Le PTR a donc connu des temps beaucoup plus faible dont cette période fait parti. Cependant, il est important de rappeler que le parti restait solide malgré tout grâce à une ligne politique forte, stable et durable, mais aussi grâce à des figures emblématiques, éloquentes et bien vues de tous, y compris des communistes et des socialistes. Malgré cette parenthèse plus faible, le PTR est revenu en force en se reconstruisant une image et un portefeuille d'alliances solides à l'aube des élections de 2010, en parvenant notamment à s'allier à l'ACS grâce à un jeu astucieux de concessions, mais aussi avec les GUP centristes déjà très proches de l'idéologie du PTR puisque ses fondateurs sont d'anciens membres ayant quitté le PTR, ou encore le Mouvement Ecologiste qui s'est allié avec le PTR en s'avouant plus faible, et en comprenant que pour pouvoir espérer un jour gouverner et s'approprier le pouvoir, il fallait faire des concessions et s'allier avec plus fort que soit.
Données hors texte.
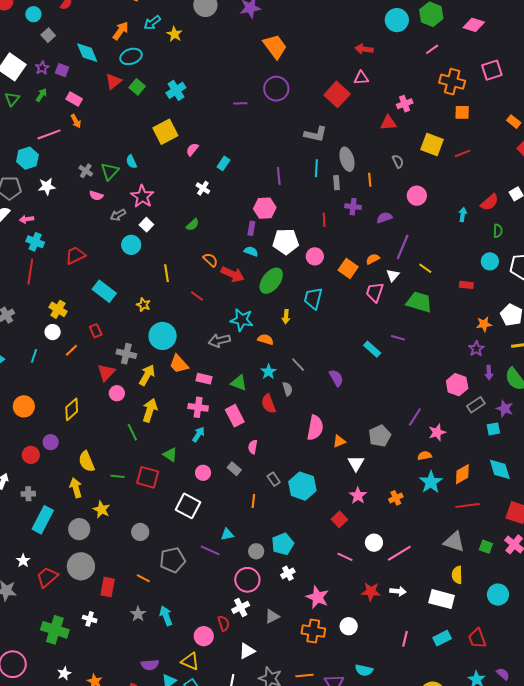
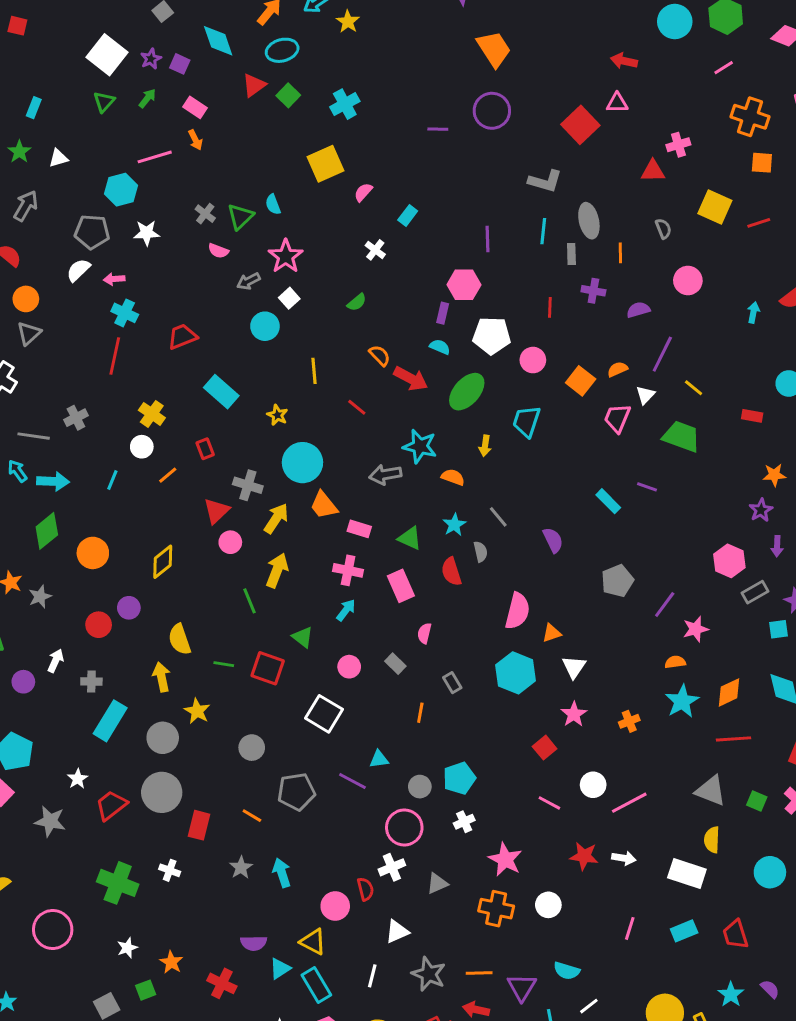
gray pentagon: (380, 436) -> (617, 581), moved
cyan hexagon: (302, 486) -> (516, 673), moved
Grâce à ce jeu d'alliances donc, le PTR a rallié beaucoup plus qu'il ne l'avait jamais fait auparavant, et a très logiquement remporté les élections de 2010 avec succès, avec à sa tête le stratège de tout ce jeu d'alliance, le théoricien de la nouvelle idéologie du PTR : Baz Sadman, l'actuel président de la république depuis 2010.

Baz Sadman
Ci-dessus, une photographie de Baz Sadman à son élection remportée de 2015.

Aujourd'hui :
Cette nouvelle idéologie développée par Baz Sadman se veut plus rattachée aux traditions nationales, plus proche du capitalisme afin de pouvoir développer le pays à l'international et de pouvoir faire croître l'économie à grands coups d'échanges internationaux et d'alliances diplomatiques, avec, certes, une certaine fermeture d'esprit différente d'avant, mais une ouverture diplomatique promise et qui se réalise petit à petit depuis 2010. Le parti a donc perdu des soutiens à cause de cette nouvelle ligne politique, principalement à gauche chez l'ACS et les partis mineurs et locaux à l'approche des élections de 2015 ; perde de soutien qui s'est encore plus accentuée depuis au cours de ce mandat 2015-2020.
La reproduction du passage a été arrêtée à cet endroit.